Utilisez les ingrédients que vous aimez et cuisinez-les en suivant vos envies. Tel est le message de Gilles Choukroun, qui prône une cuisine décomplexée. Un seul mot d'ordre : lâchez-vous ! (Octobre 2006)
 

Comment vous êtes devenu chef ? C'est une passion de toujours ?
Gilles Choukroun : Au départ pas vraiment... Plutôt une envie de quitter le système scolaire ; j'étais assez gourmand, donc ce métier s'est vite imposé.

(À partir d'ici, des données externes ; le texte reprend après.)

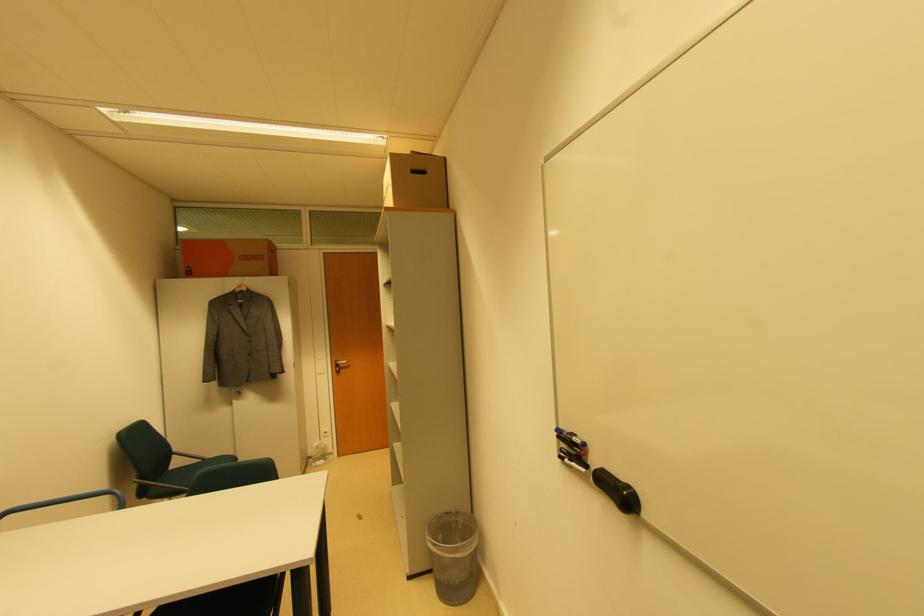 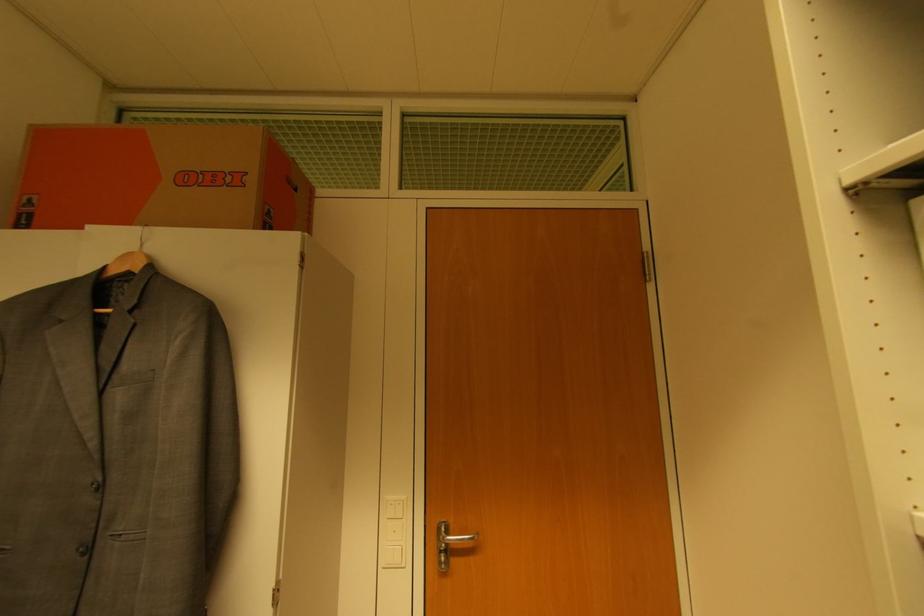 The images are taken continuously from a first-person perspective. In which direction are you moving?

The cameraman walked toward left, forward.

J'ai un gros problème pour ce qui est d'inviter à l'improviste ! Pour moi, il n'est pas de bon repas, qui ne soit pas d'abord pensé, élaboré, des jours, voire des semaines à l'avance... Comment devenir une personne accueillante et toujours disponible ?
Je pense qu'il faut préparer les repas avec la même liberté que pour vous tous les jours... Ajoutez 2 ou 3 ingrédients en passant chez vos commerçants préférés, et laissez aller votre imagination, votre sensibilité, sans vous mettre de pression, et faites-vous d'abord plaisir à vous-même avant de partager avec vos amis.

Afin de realiser une cuisine simple, inventive, quels sont les ingrédients de base que vous nous conseillez d'avoir toujours en réserve ?
Ceux que vous préférez manger ! C'est bête, mais c'est avec ceux-là que l'on est le plus à l'aise...

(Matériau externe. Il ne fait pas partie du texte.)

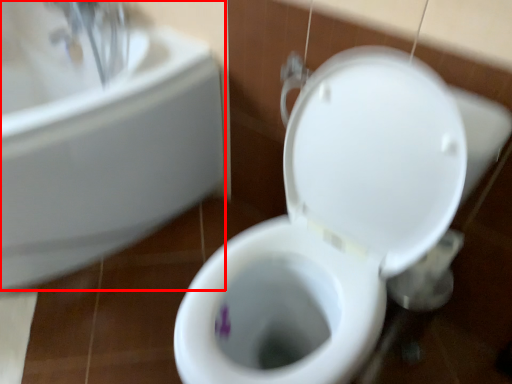 Question: From the image's perspective, where is sink (annotated by the red box) located relative to toilet?

Choices:
 (A) above
 (B) below

Answer: (A) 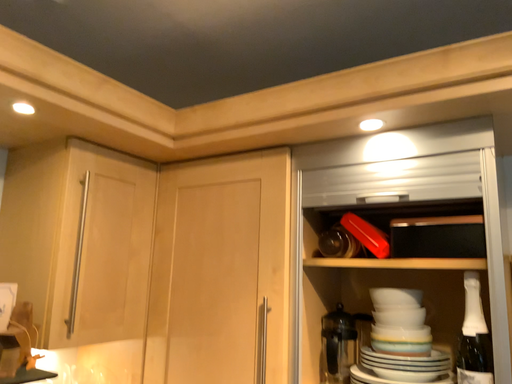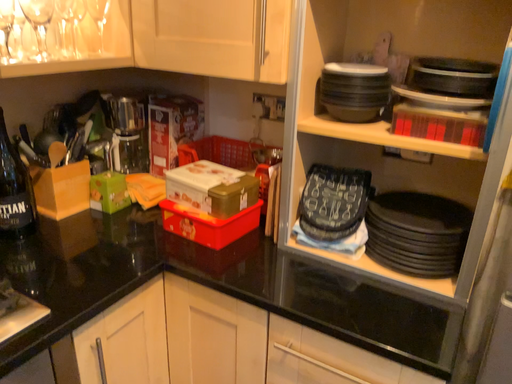 Question: Which way did the camera rotate in the video?

Choices:
 (A) rotated downward
 (B) rotated upward

Answer: (A)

C'est quoi générations.C ?
Une association qui a d'abord pour but les rencontres et le partage d'une passion commune ; ensuite, c'est une volonté collective d'apporter une nouvelle image de notre métier auprès des jeunes, de leurs parents, et d'apporter aussi de vraies idées de fond sur notre métier aujourd'hui, mais aussi demain....

 

Peut-on faire une cuisine élaborée avec des aliments tout bêtes ?
Bien sûr ; mais "tout bête" ne veut pas dire de mauvaise qualité. Au contraire, il faut cuisiner avec une interprétation très personnelle.

A quoi ressemblent les recettes de votre livre ?
Ce sont plus des pistes que des recettes. J'ai envie que chacun se les approprie, en les intégrant dans son propre univers. Ce sont des idées de tous les jours mais pour des instants et des partages bien distincts.

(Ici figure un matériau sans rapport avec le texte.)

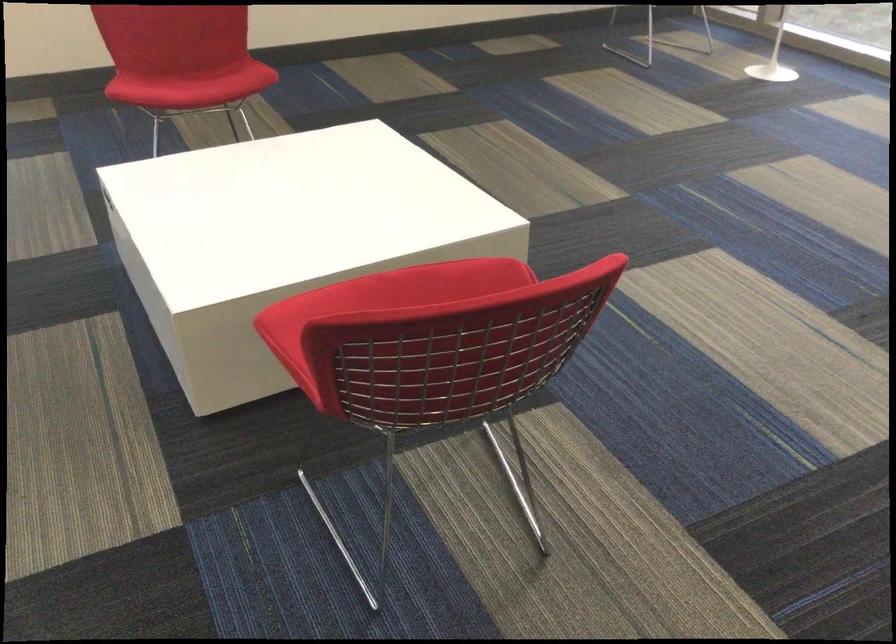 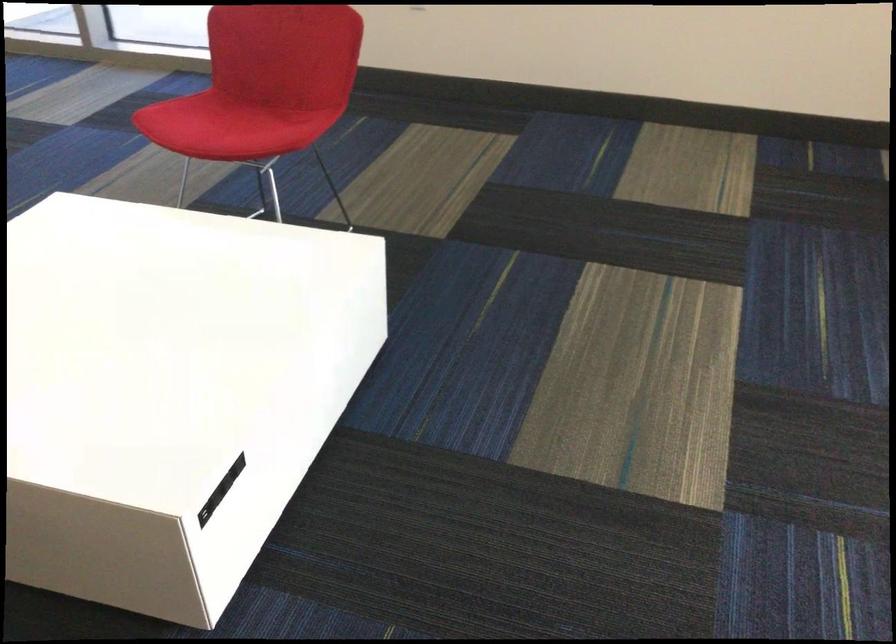 In the second image, find the point that corresponds to point (168, 90) in the first image.

(225, 124) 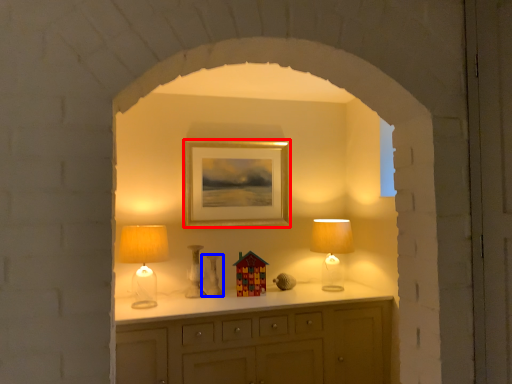 Question: Which object is further to the camera taking this photo, picture frame (highlighted by a red box) or vase (highlighted by a blue box)?

Choices:
 (A) picture frame
 (B) vase

Answer: (A) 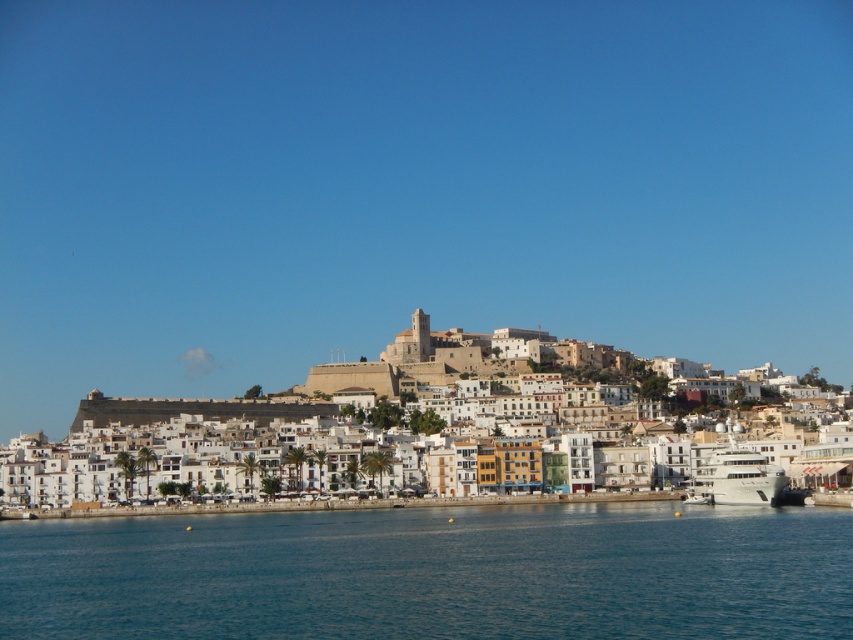 Question: Is blue water at lower center closer to the viewer compared to white matte buildings at center?

Choices:
 (A) yes
 (B) no

Answer: (A)

Question: Does blue water at lower center have a smaller size compared to white glossy yacht at lower right?

Choices:
 (A) no
 (B) yes

Answer: (A)

Question: Which object appears closest to the camera in this image?

Choices:
 (A) white matte buildings at center
 (B) white glossy yacht at lower right
 (C) blue water at lower center

Answer: (C)

Question: Which of these objects is positioned closest to the white matte buildings at center?

Choices:
 (A) white glossy yacht at lower right
 (B) blue water at lower center

Answer: (B)

Question: Is blue water at lower center bigger than white glossy yacht at lower right?

Choices:
 (A) no
 (B) yes

Answer: (B)

Question: Which point is farther to the camera?

Choices:
 (A) blue water at lower center
 (B) white glossy yacht at lower right

Answer: (B) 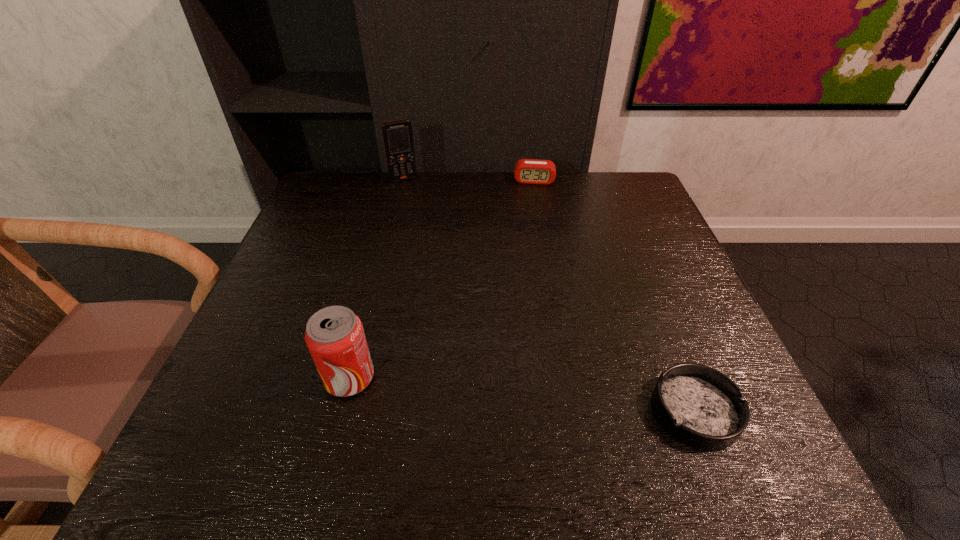 Identify the location of vacant region located on the front-facing side of the second shortest object. This screenshot has height=540, width=960. (531, 273).

Where is `free space located 0.050m on the screen of the cellular telephone`? free space located 0.050m on the screen of the cellular telephone is located at coordinates (412, 192).

Image resolution: width=960 pixels, height=540 pixels. What are the coordinates of `vacant area situated 0.200m on the screen of the cellular telephone` in the screenshot? It's located at (426, 220).

Find the location of a particular element. This screenshot has height=540, width=960. vacant area located on the screen of the cellular telephone is located at coordinates (420, 208).

The width and height of the screenshot is (960, 540). I want to click on alarm clock present at the far edge, so click(528, 171).

Where is `cellular telephone located in the far edge section of the desktop`? Image resolution: width=960 pixels, height=540 pixels. cellular telephone located in the far edge section of the desktop is located at coordinates (398, 139).

Locate an element on the screen. The width and height of the screenshot is (960, 540). soda can at the near edge is located at coordinates (334, 335).

I want to click on ashtray present at the near edge, so click(699, 406).

Image resolution: width=960 pixels, height=540 pixels. In order to click on object located at the right edge in this screenshot , I will do `click(699, 406)`.

Where is `object that is at the near right corner`? The width and height of the screenshot is (960, 540). object that is at the near right corner is located at coordinates (699, 406).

"Il est important de raconter sa propre histoire en cuisine."

Quand je cuisine au wok, tout attache au fond… Avez-vous un truc pour éviter ça ?
Alors, premièrement, il faut que le wok soit très chaud. Ensuite, y apporter très peu de matière grasse (huile d'olive). L'action en elle-même (cuisiner avec un wok) doit être très rapide, sur feu très vif. C'est vraiment approprié pour des cuissons instantanées.

Vous cuisinez avec les épices ?  
Oui, entre autres... Toutes les épices, de toutes les origines, mais surtout si elles ont une véritable utilité dans la recette en question, jamais gratuitement.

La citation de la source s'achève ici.